**What the task requires**
From the listing below, set down exactly the lines between the one holding "Teen [Teen (197 items)] (283, 2379)" and the one holding "Download complete video now! (511, 605)", inclusive. No other line is wanted.

**Recorded data**

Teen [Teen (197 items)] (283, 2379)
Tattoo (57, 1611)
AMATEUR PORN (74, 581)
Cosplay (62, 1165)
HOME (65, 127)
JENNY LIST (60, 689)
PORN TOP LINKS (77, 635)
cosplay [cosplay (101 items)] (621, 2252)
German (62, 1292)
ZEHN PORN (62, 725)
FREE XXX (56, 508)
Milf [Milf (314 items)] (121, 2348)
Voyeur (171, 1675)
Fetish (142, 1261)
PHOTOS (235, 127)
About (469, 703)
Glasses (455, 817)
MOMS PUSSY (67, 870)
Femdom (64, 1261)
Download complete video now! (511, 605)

...

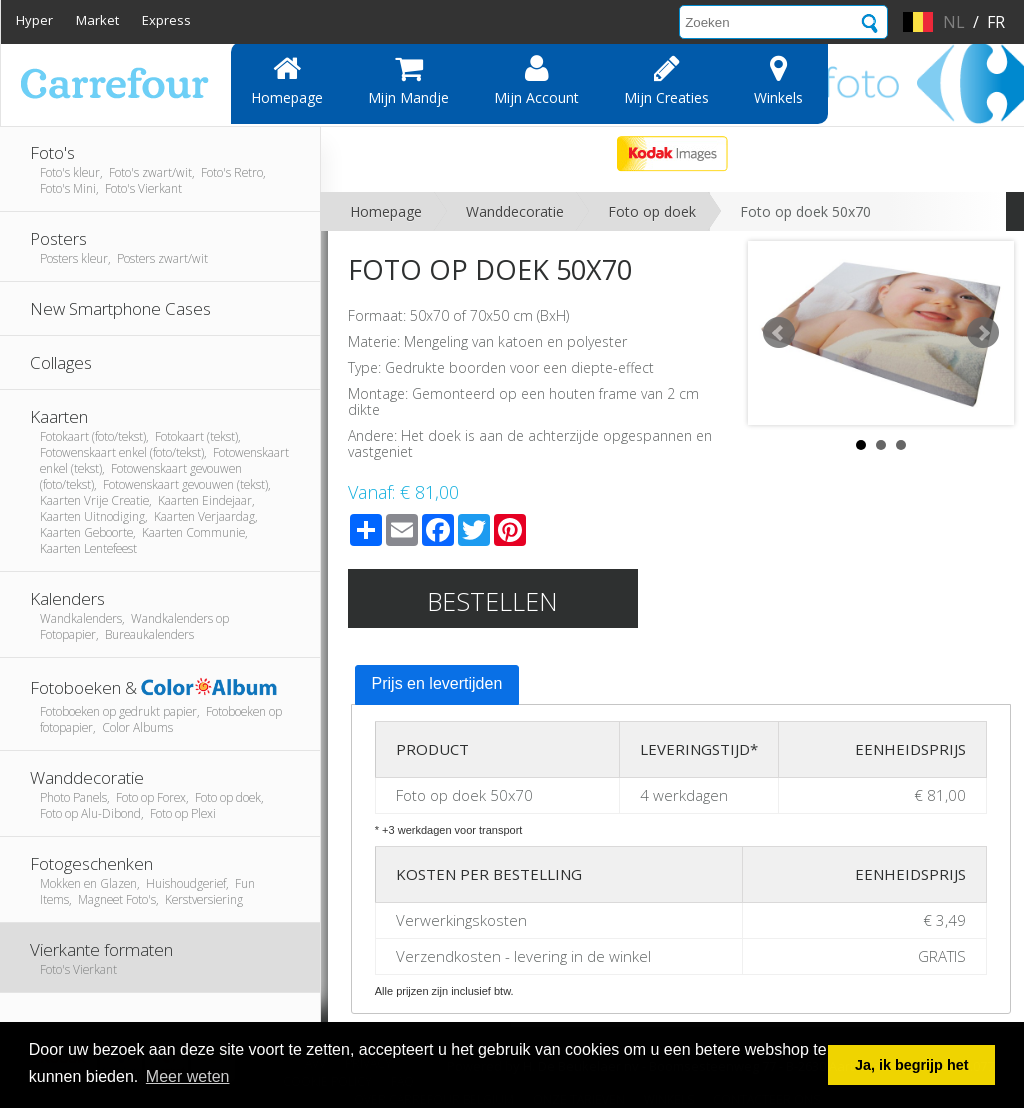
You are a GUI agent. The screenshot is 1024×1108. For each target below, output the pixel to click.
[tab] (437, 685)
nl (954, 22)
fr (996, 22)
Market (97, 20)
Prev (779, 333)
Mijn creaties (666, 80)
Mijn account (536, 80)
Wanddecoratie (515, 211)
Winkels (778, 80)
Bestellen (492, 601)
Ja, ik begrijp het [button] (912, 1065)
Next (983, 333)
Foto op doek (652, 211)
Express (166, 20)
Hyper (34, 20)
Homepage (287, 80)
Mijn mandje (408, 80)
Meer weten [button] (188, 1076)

**Final answer**
Teen [Teen (197 items)] (283, 2379)
Tattoo (57, 1611)
AMATEUR PORN (74, 581)
Cosplay (62, 1165)
HOME (65, 127)
JENNY LIST (60, 689)
PORN TOP LINKS (77, 635)
cosplay [cosplay (101 items)] (621, 2252)
German (62, 1292)
ZEHN PORN (62, 725)
FREE XXX (56, 508)
Milf [Milf (314 items)] (121, 2348)
Voyeur (171, 1675)
Fetish (142, 1261)
PHOTOS (235, 127)
About (469, 703)
Glasses (455, 817)
MOMS PUSSY (67, 870)
Femdom (64, 1261)
Download complete video now! (511, 605)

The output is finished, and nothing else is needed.